A new family of benzylpotassium reagents, KBn′(1-Bn′) (Bn′ = p-iPrBn, p-tBuBn, p-NMe2Bn, p-SMeBn, m-OMeBn, o-OMeBn, 2-picolyl), was synthesized using a modified literature procedure and characterized by multinuclear NMR spectroscopy. Combining four equivalents of 1-Bn′ with UCl4 at low temperature in THF afforded the homoleptic uranium­(IV) derivatives 2-Bn′ (2-p-iPr, 2-p-tBu, 2-p-NMe2, 2-p-SMe, 2-o-Picolyl, 2-m-OMe, 2-o-OMe). In addition to 1H NMR spectroscopic characterization, structural studies of five of these organouranium compounds (2-p-iPr, 2-p-tBu, 2-o-Picolyl, 2-m-OMe, 2-o-OMe) were performed, showing that in many cases the benzyl groups are coordinated in an η4-fashion, lending stability to these otherwise low-coordinate molecules. In the cases of U­(o-OMeBn)4 (2-o-OMe) and U­(2-picolyl)4 (2-o-Picolyl), heteroatom coordination to the uranium center is observed.

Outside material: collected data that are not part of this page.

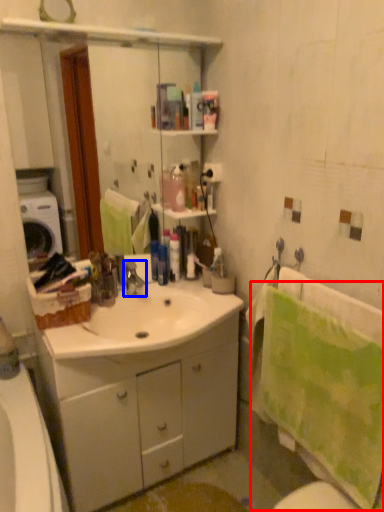 Question: Which of the following is the closest to the observer, bath towel (highlighted by a red box) or tap (highlighted by a blue box)?

Choices:
 (A) bath towel
 (B) tap

Answer: (A) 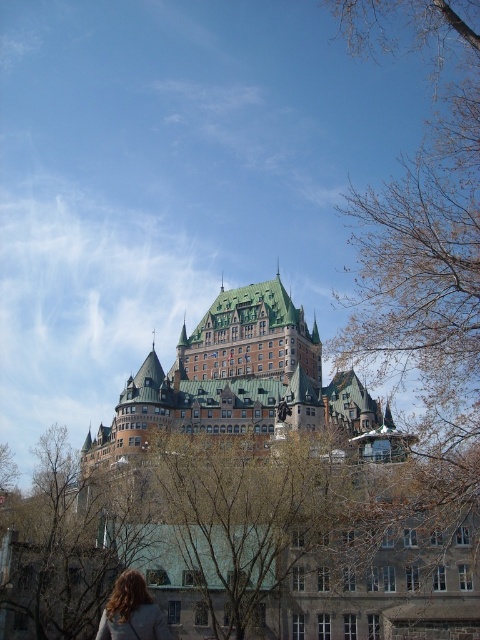 Between green leafy tree at center and blonde hair at lower left, which one appears on the right side from the viewer's perspective?

green leafy tree at center is more to the right.

This screenshot has width=480, height=640. In order to click on green leafy tree at center in this screenshot , I will do `click(247, 513)`.

Is point (239, 611) less distant than point (121, 632)?

No.

Image resolution: width=480 pixels, height=640 pixels. I want to click on green leafy tree at center, so click(x=247, y=513).

Can you confirm if bare branches at upper right is positioned above blonde hair at lower left?

Indeed, bare branches at upper right is positioned over blonde hair at lower left.

Which of these two, bare branches at upper right or blonde hair at lower left, stands taller?

Standing taller between the two is bare branches at upper right.

Which is behind, point (382, 211) or point (134, 579)?

Positioned behind is point (382, 211).

Locate an element on the screen. bare branches at upper right is located at coordinates pyautogui.click(x=425, y=250).

Does bare branches at upper right have a greater height compared to green leafy tree at center?

Indeed, bare branches at upper right has a greater height compared to green leafy tree at center.

Does bare branches at upper right have a larger size compared to green leafy tree at center?

Correct, bare branches at upper right is larger in size than green leafy tree at center.

Identify the location of bare branches at upper right. (425, 250).

This screenshot has width=480, height=640. Identify the location of bare branches at upper right. (425, 250). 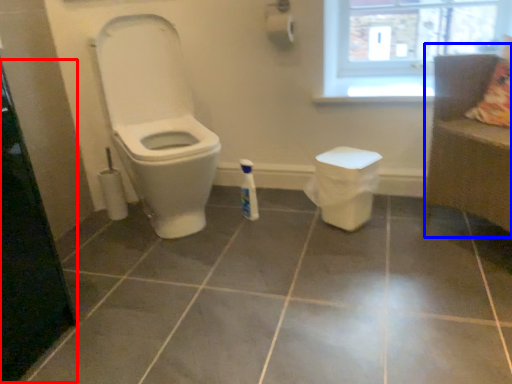 Question: Which of the following is the farthest to the observer, screen door (highlighted by a red box) or couch (highlighted by a blue box)?

Choices:
 (A) screen door
 (B) couch

Answer: (B) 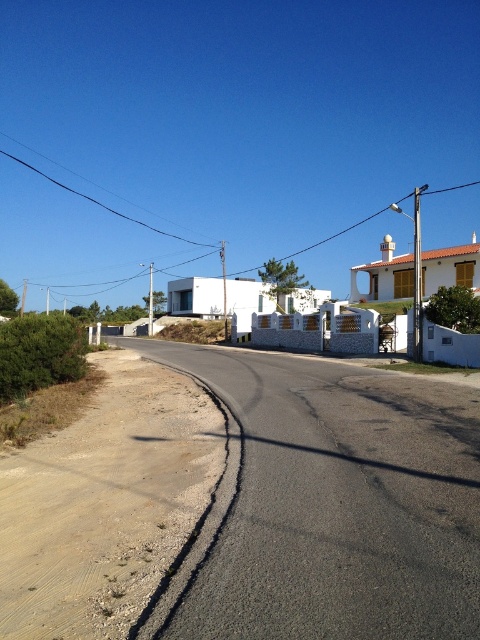 Question: Which object is closer to the camera taking this photo?

Choices:
 (A) asphalt road at lower left
 (B) asphalt road at center

Answer: (A)

Question: Is asphalt road at lower left to the right of asphalt road at center from the viewer's perspective?

Choices:
 (A) yes
 (B) no

Answer: (A)

Question: Which object is closer to the camera taking this photo?

Choices:
 (A) asphalt road at center
 (B) asphalt road at lower left

Answer: (B)

Question: Can you confirm if asphalt road at lower left is smaller than asphalt road at center?

Choices:
 (A) no
 (B) yes

Answer: (A)

Question: Which object is closer to the camera taking this photo?

Choices:
 (A) asphalt road at lower left
 (B) asphalt road at center

Answer: (A)

Question: Is asphalt road at lower left below asphalt road at center?

Choices:
 (A) yes
 (B) no

Answer: (B) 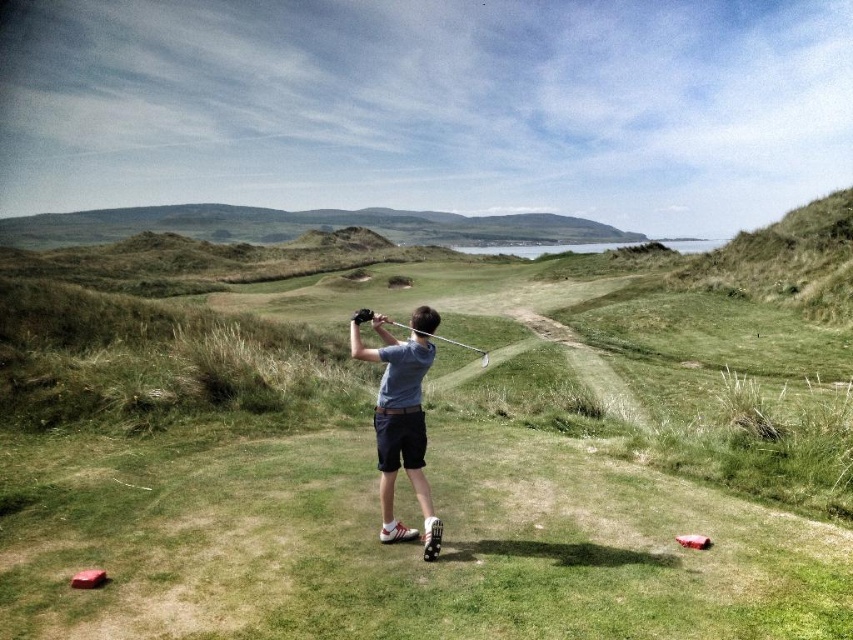 Is gray cotton shirt at center below metallic silver golf club at center?

Yes.

In the scene shown: Does gray cotton shirt at center appear on the left side of metallic silver golf club at center?

Incorrect, gray cotton shirt at center is not on the left side of metallic silver golf club at center.

In order to click on gray cotton shirt at center in this screenshot , I will do `click(401, 419)`.

Where is `gray cotton shirt at center`? This screenshot has width=853, height=640. gray cotton shirt at center is located at coordinates (401, 419). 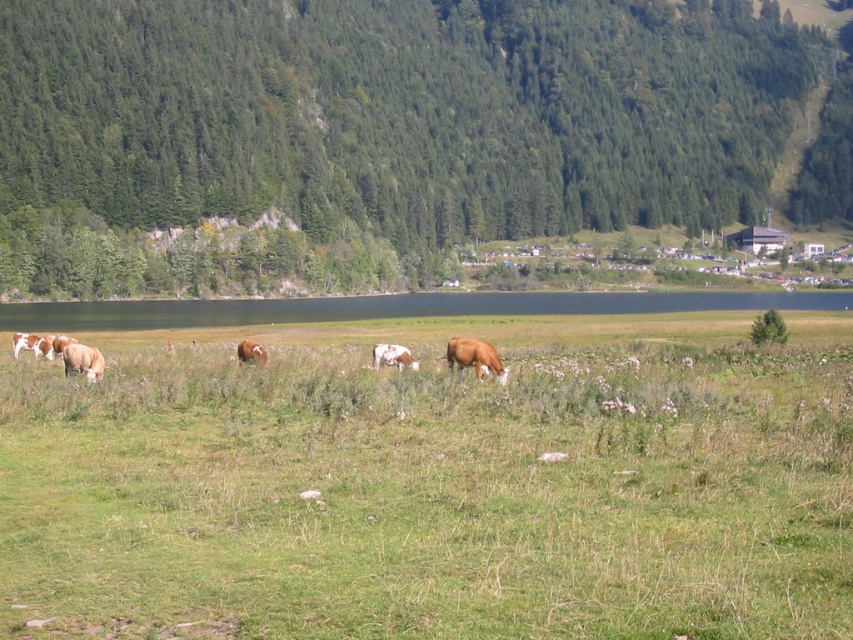 You are standing in the meadow and see the green forested hillside at upper center and the brown smooth cow at center. Which object is located to the right of the other?

The green forested hillside at upper center is positioned on the right side of brown smooth cow at center.

You are a photographer standing in the green grassy field at center and want to capture a photo of the brown and white cow at left. Since the cow is smaller than the field, how can you adjust your camera to make the cow appear larger in the photo?

Since the green grassy field at center is bigger than the brown and white cow at left, you can move closer to the brown and white cow at left to make it appear larger in the photo. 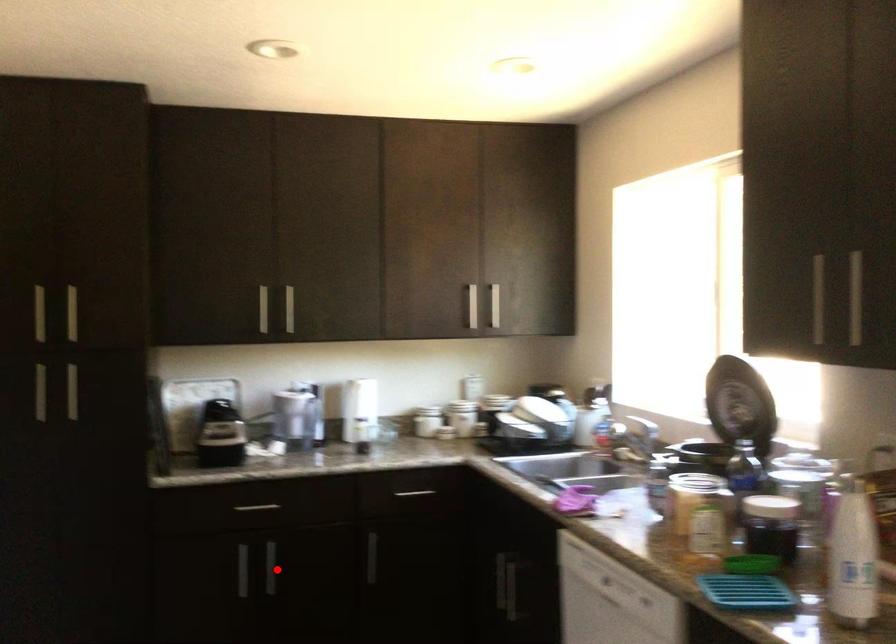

一种新型的苄基钾试剂家族，KBn′（1-Bn′，其中Bn′分别为p-iPrBn、p-tBuBn、p-NMe2Bn、p-SMeBn、m-OMeBn、o-OMeBn、2-picolyl），经改进文献方法合成，并通过多核核磁共振波谱进行表征。在低温下，将1-Bn′与UCl4以四当量比在THF中混合，得到了同配的铀(IV)衍生物2-Bn′（2-p-iPr、2-p-tBu、2-p-NMe2、2-p-SMe、2-o-Picolyl、2-m-OMe、2-o-OMe）。除了进行1H核磁共振波谱表征外，还对其中五种有机铀化合物（2-p-iPr、2-p-tBu、2-o-Picolyl、2-m-OMe、2-o-OMe）的结构进行了研究，结果表明，在许多情况下，苄基以η4方式与铀原子配位，从而赋予这些原本低配位分子以稳定性。在U(o-OMeBn)4（2-o-OMe）和U(2-picolyl)4（2-o-Picolyl）的情况下，观察到铀中心与杂原子的配位。